A foundation set up by News Shopper owners, Gannett, has just given the hospice £5,000 and Demelza stands to get at least another £186,000 from readers of a national newspaper which made the hospice one of its Christmas charities.

It also encourages companies to offer sponsorship and people to covenant a regular amount to the charity.

But News Shopper readers can also help the hospice. Apart from donating cash, you can join the paper's campaign and write to your MP asking him or her to raise the issue of NHS funding for children's hospices, with the Health Secretary Alan Milburn.

Making Lauren's lot a little easier

FOUR-year-old Lauren Hancock has a rare metabolic illness which is both life-threatening and life-shortening. She may never live to become an adult.

She was referred to Demelza House a year ago by Guy's Hospital, where she was undergoing treatment and has stayed there several times for respite care, to give mum Debbie, 36, a break.

"Life would be a lot more difficult without Demelza," Debbie told the News Shopper. "Lauren loves it when she stays there.

"It is so friendly.
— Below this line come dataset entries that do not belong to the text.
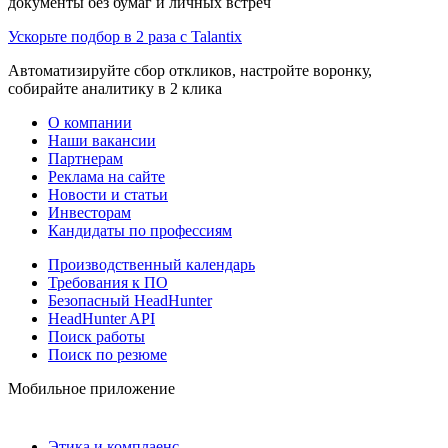
документы без бумаг и личных встреч
Ускорьте подбор в 2 раза с Talantix
Автоматизируйте сбор откликов, настройте воронку,
собирайте аналитику в 2 клика
О компании
Наши вакансии
Партнерам
Реклама на сайте
Новости и статьи
Инвесторам
Кандидаты по профессиям
Производственный календарь
Требования к ПО
Безопасный HeadHunter
HeadHunter API
Поиск работы
Поиск по резюме
Мобильное приложение
Этика и комплаенс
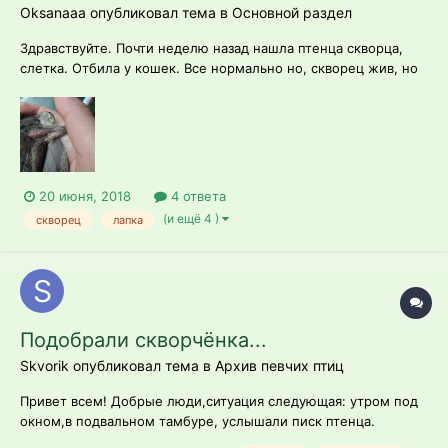
Oksanaaa опубликовал тема в
Основной раздел
Здравствуйте. Почти неделю назад нашла птенца скворца,
слетка. Отбила у кошек. Все нормально но, скворец жив, но
вернуть в среду обитания невозможно-поблизости ни
деревьев, ни парков.забрала домой. На следующее утро
птенец выпрыгнул из коробки и запрыгнул на клетку с
декоративными крысами, хотя стоя...
20 июня, 2018
4 ответа
(и ещё 4 )
скворец
лапка
Подобрали скворчёнка...
Skvorik опубликовал тема в
Архив певчих птиц
Привет всем! Добрые люди,ситуация следующая: утром под
окном,в подвальном тамбуре, услышали писк птенца.
Пришлось спасать,доставать его из пропасти. Теперь вот в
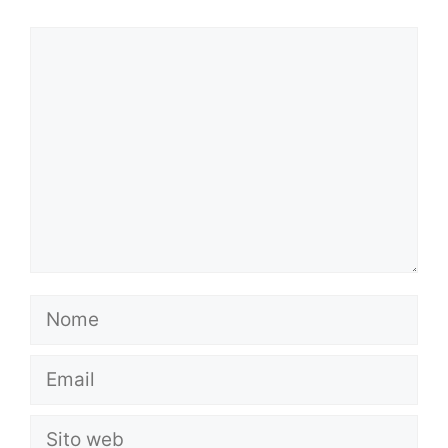
Commento
Nome
Email
Sito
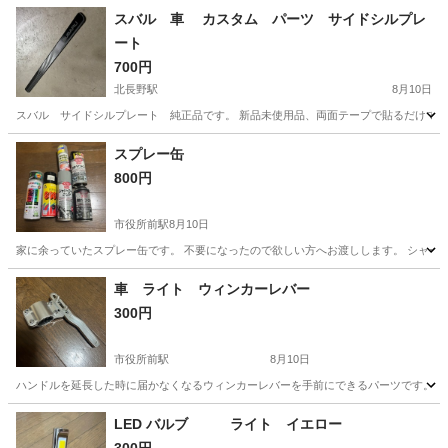
スバル 車 カスタム パーツ サイドシルプレ
ート
700円
北長野駅
8月10日
スバル サイドシルプレート 純正品です。 新品未使用品、両面テープで貼るだけです。 純
長野
長野市
北長野駅
車のパーツ
カスタム
スプレー缶
800円
市役所前駅
8月10日
家に余っていたスプレー缶です。 不要になったので欲しい方へお渡しします。 シャー
長野
長野市
市役所前駅
その他
スプレー缶
車 ライト ウィンカーレバー
300円
市役所前駅
8月10日
ハンドルを延長した時に届かなくなるウィンカーレバーを手前にできるパーツです。 1
長野
長野市
市役所前駅
その他
LED バルブ ライト イエロー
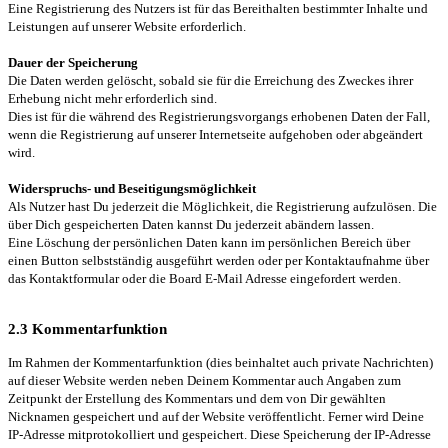
Eine Registrierung des Nutzers ist für das Bereithalten bestimmter Inhalte und
Leistungen auf unserer Website erforderlich.
Dauer der Speicherung
Die Daten werden gelöscht, sobald sie für die Erreichung des Zweckes ihrer
Erhebung nicht mehr erforderlich sind.
Dies ist für die während des Registrierungsvorgangs erhobenen Daten der Fall,
wenn die Registrierung auf unserer Internetseite aufgehoben oder abgeändert
wird.
Widerspruchs- und Beseitigungsmöglichkeit
Als Nutzer hast Du jederzeit die Möglichkeit, die Registrierung aufzulösen. Die
über Dich gespeicherten Daten kannst Du jederzeit abändern lassen.
Eine Löschung der persönlichen Daten kann im persönlichen Bereich über
einen Button selbstständig ausgeführt werden oder per Kontaktaufnahme über
das Kontaktformular oder die Board E-Mail Adresse eingefordert werden.
2.3 Kommentarfunktion
Im Rahmen der Kommentarfunktion (dies beinhaltet auch private Nachrichten)
auf dieser Website werden neben Deinem Kommentar auch Angaben zum
Zeitpunkt der Erstellung des Kommentars und dem von Dir gewählten
Nicknamen gespeichert und auf der Website veröffentlicht. Ferner wird Deine
IP-Adresse mitprotokolliert und gespeichert. Diese Speicherung der IP-Adresse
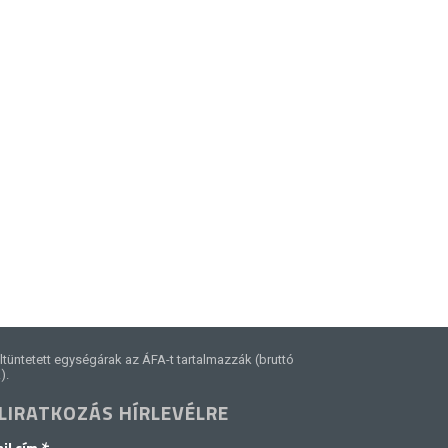
ltüntetett egységárak az ÁFA-t tartalmazzák (bruttó
).
LIRATKOZÁS HÍRLEVÉLRE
She does different things and meets other children.

"She has me for 24 hours every day, so it is a break for her as well as for me.

"She is so well looked after.

"I never used to leave Lauren, but on the last two times she has stayed on her own overnight."

Debbie described how upset she was when the hospice was forced to close beds because of lack of cash. "It is such a wonderful place and so many families benefit from it."

She does as much as she can to help, buying its own lottery tickets and Christmas cards and attending its fundraising events.

"Everyone needs a break sometimes. I will always be a mum first, but I need some time out to be myself, otherwise life gets so monotonous.

"Demelza lets me do that. It is wonderful."